I am going to suggest to you that a contributary reason the price is going down is not because people are selling off shares - but paradoxically because they are in fact buying substantially more.
How so? This could well be true of me later in the year. There are many of us with options and warrants empowering us to buy at low prices. So the option facing some will be to sell, say, 20,000 shares at $1.50 to release sufficient funds to cover exercising a 2 year old warrant for 100,000 shares at 30 cents. Net gain (in this example) 80,000 shares.
However, as far as market price impact is concerned such people will appear to be sellers when actually they are big net buyers (albeit of new issue shares). This effect, if it is actually significant, should phase out in the next 6 to 9 months.
And a note to Soxfan – the company has for years been selling new issue shares to any investor who wishes to purchase new issue shares. You have to be willing to declare a networth of $1m and claim to be a sophisticated investor (meaning you realise you could lose your shirt on penny stocks!) The company would certainly have sold to you if you had approached them and met those criteria. The shares are restricted for a period of 12 months before you can register them for sale and you buy them at a slightly advantageous price to market price and get a warrant (option) to buy a similar number later (within 3 years originally, more recently 2 years).

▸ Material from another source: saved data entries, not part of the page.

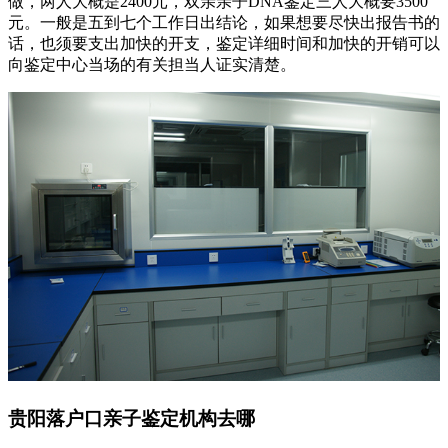
做，两人大概是2400元，双亲亲子DNA鉴定三人大概要3500
元。一般是五到七个工作日出结论，如果想要尽快出报告书的
话，也须要支出加快的开支，鉴定详细时间和加快的开销可以
向鉴定中心当场的有关担当人证实清楚。
贵阳落户口亲子鉴定机构去哪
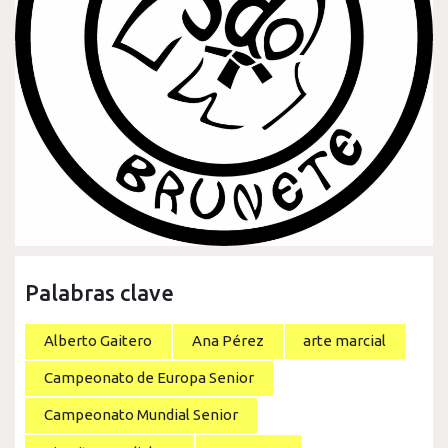
Palabras clave
Alberto Gaitero
Ana Pérez
arte marcial
Campeonato de Europa Senior
Campeonato Mundial Senior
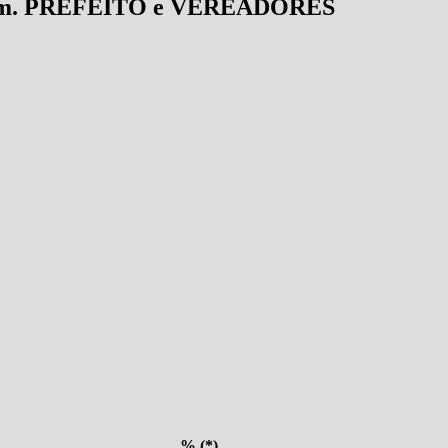
Jardim. PREFEITO e VEREADORES
% (*)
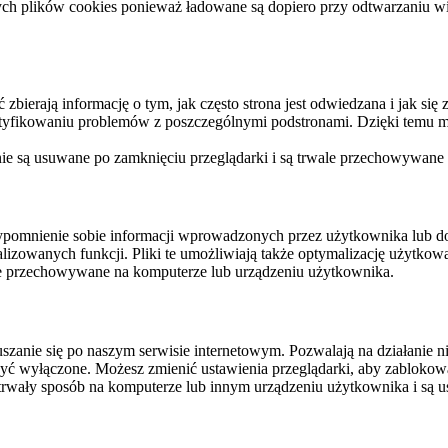
ych plików cookies ponieważ ładowane są dopiero przy odtwarzaniu wid
ierają informację o tym, jak często strona jest odwiedzana i jak się z 
ntyfikowaniu problemów z poszczególnymi podstronami. Dzięki temu mo
 nie są usuwane po zamknięciu przeglądarki i są trwale przechowywane
rzypomnienie sobie informacji wprowadzonych przez użytkownika lub 
nalizowanych funkcji. Pliki te umożliwiają także optymalizację użytko
ale przechowywane na komputerze lub urządzeniu użytkownika.
szanie się po naszym serwisie internetowym. Pozwalają na działanie ni
yć wyłączone. Możesz zmienić ustawienia przeglądarki, aby zablokować
trwały sposób na komputerze lub innym urządzeniu użytkownika i są u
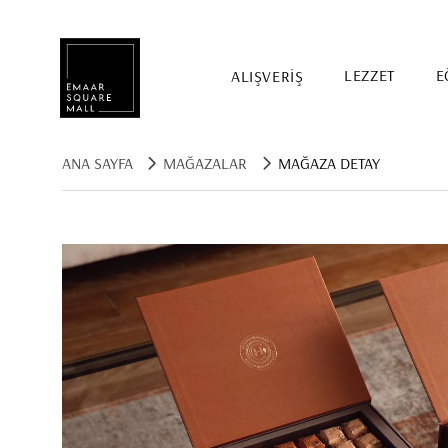
ALIŞVERİŞ
LEZZET
E
ANA SAYFA
MAĞAZALAR
MAĞAZA DETAY
Mağaza, restaurant, etkinlik arama
POPÜLER ARAMALAR
Alışveriş
Lezzet
Eğlence
Kampanyalar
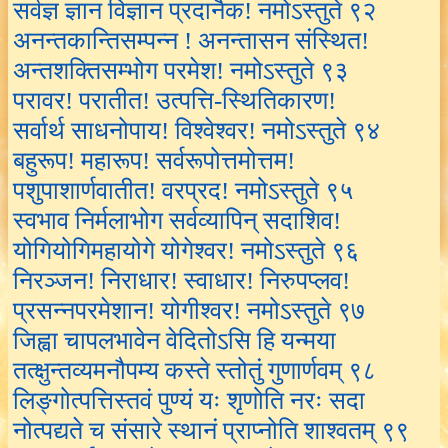
सर्वज्ञ ज्ञान विज्ञान प्रदानैक! नमोऽस्तुते ९२
अनन्तकान्तिसम्पन्न ! अनन्तासन संस्थित!
अन्तशक्तिसम्भोग परमेश! नमोऽस्तुते ९३
परावर! परातीत! उत्पत्ति-स्थितिकारण!
सर्वार्थ साधनोपाय! विश्वेश्वर! नमोऽस्तुते ९४
बहुरूप! महारूप! सर्वरूपोत्तमोत्तम!
पशुपाशार्णवातीत! वरप्रद! नमोऽस्तुते ९५
स्वभाव निर्मलाभोग सर्वव्यापिन् सदाशिव!
योगियोगिमहायोगे योगेश्वर! नमोऽस्तुते ९६
निरञ्जन! निराधार! स्वाधार! निरुपप्लव!
प्रसन्नपरमेशान! योगीश्वर! नमोऽस्तुते ९७
जिह्वा चापलभावेन वेदितोऽसि हि यन्मया
तत्क्षुन्तव्यमनौपम्य कस्ते स्तोतुं गुणार्णवम् ९८
लिङ्गोत्पत्तिस्तवं पुण्यं यः शृणोति नरः सदा
नोत्पद्यते च संसारे स्थानं प्राप्नोति शाश्वतम् ९९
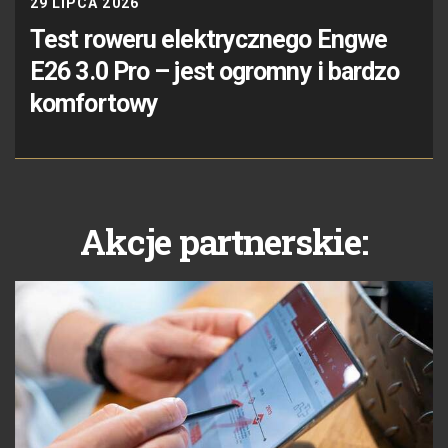
29 LIPCA 2026
Test roweru elektrycznego Engwe
E26 3.0 Pro – jest ogromny i bardzo
komfortowy
Akcje partnerskie:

This is the way the company has been raising money to keep going. It has no income so has to get money somehow and is not allowed to sell new issue shares directly on the market. So this is the way that works. Shares were typically being bought at 25 cents when the market price was between 25 and 40 cents. About the time the price went above 40 cents Cecil had enough money to complete the research and stopped the offers. He does not want to dilute his shares either unnecessarily. If you don’t like it I don’t know what else to say except that without a way of raising capital like this, I don’t see how you would have a company able to pay R&D and develop a product, bring it to market and make you or anyone else any money.